一度に大量の製品を運べる海上便は、航空便と比べて運賃が安く上がるメリットがある一方で、輸送日数がとても長い上に、温度と湿度の影響を受けやすいというデメリットがあります。メッキや塗装がしてあっても、その下からサビが浮いてくることもあるため、相談に来たお客さまは、スチール製品の輸出前にサビ止めのオイルを一つ一つ手塗りしているというのです。
要するに、本当のところの相談の趣旨は「作業者によるオイル使用量のバラツキをなくし、作業効率を上げてくれる“何かいいモノ”を考えてくれ!」というものでした。そこで、「『何かいいモノ』に求める機能は何ですか?」と尋ねたところ、次のような要望が返ってきました。
- 誰がやっても一定量のオイルが均一に塗布できるようにしてほしい
- センサー起動でオイルが出るようにしてほしい
- 作業中にオイルがこぼれたり、飛び散ったりしないように配慮してほしい
実際に、手作業でオイルを塗る現場の確認と作業の様子を見せていただきながら打ち合わせを進めていく中で、「何かいいモノ」のサイズ感はつかめました。また、それを同じ現場の一角に設置したいということなので、設置場所の面積を測ってメモし、必要な台数と希望納期、おおよその予算といった「購買条件」の聞き取りを行いました。その内容は以下の通りです。
- 台数は差し当たって「1台」
- 希望納期は「数カ月以内」
- 予算は「ざっくり20万〜30万円程度で考えているが、正直、予算枠が小さいのでとにかく安上がりで簡易的な構造でお願いしたい
「簡易的な構造=安上がり」とは限らない
台数と納期は気にならないレベルですが、「簡易的な構造=安上がり」とは限らないので、費用面で「これはちょっと大変だな……」と思いながら、とにかく一度お話を預かって、数日かけて構想を描き出していきました。
この段階では、ひたすら紙に鉛筆でポンチ絵を描きながら情報を整理し、並行して既成品のメカニカル部品や電子部品の検索と選定を進めていきます。
こうして「スプレーユニット」と「制御ユニット」に設計を分けてプランを立てて、それをセットにしたときに“狙った予算内”に収まるように調整しました。
とにかく費用を安く抑えるために、ALLお手製をやめて既成品のスプレーガンとエアレギュレーターを使うことにしました。
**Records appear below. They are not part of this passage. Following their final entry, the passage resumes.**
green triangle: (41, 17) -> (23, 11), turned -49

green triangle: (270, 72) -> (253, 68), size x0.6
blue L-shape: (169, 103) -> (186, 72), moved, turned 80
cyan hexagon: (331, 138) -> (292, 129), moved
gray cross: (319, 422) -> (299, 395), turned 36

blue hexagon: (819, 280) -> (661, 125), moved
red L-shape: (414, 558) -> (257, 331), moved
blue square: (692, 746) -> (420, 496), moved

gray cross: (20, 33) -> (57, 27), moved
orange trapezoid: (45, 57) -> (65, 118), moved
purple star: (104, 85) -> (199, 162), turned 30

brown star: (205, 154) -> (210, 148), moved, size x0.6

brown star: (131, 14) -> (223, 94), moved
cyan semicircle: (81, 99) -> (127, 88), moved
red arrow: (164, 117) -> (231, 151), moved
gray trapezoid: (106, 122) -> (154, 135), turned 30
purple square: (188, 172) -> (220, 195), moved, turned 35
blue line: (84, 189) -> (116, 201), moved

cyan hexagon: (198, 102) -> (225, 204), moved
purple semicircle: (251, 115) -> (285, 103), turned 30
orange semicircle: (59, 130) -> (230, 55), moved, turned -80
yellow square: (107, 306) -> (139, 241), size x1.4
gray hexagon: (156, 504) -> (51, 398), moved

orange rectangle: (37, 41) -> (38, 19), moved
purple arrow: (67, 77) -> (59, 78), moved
筆者の方で設計したのは、オイル容器を吊って支えるマグネットベースを固定する鉄板の土台と、噴霧ノズルを格納するケース、それからタイマー基板を使ったオン/オフのコントローラーでした。タイマーの作動時間は基板上のジャンパーピンで1〜10秒の範囲で任意に設定できます。噴霧ノズルは、円形状に噴霧するタイプを選定。これで「誰がやっても一定量のオイルが均一に塗布できるようにしてほしい」という希望はかないます。
実は、スプレーガンのメーカーにも推奨コントローラーはあったのですが、「20万〜30万円か、それよりも安く」という切り詰めた予算の範囲内ではそれを使うことができませんでした。そのため、ここだけは“部品を集めて自作する”という手段を取ることにしたのです。その結果、筆者の設計費と組み立て工賃を加算したとしても、コントローラー自体の費用がメーカー推奨品の半値以下で済む計算になりました。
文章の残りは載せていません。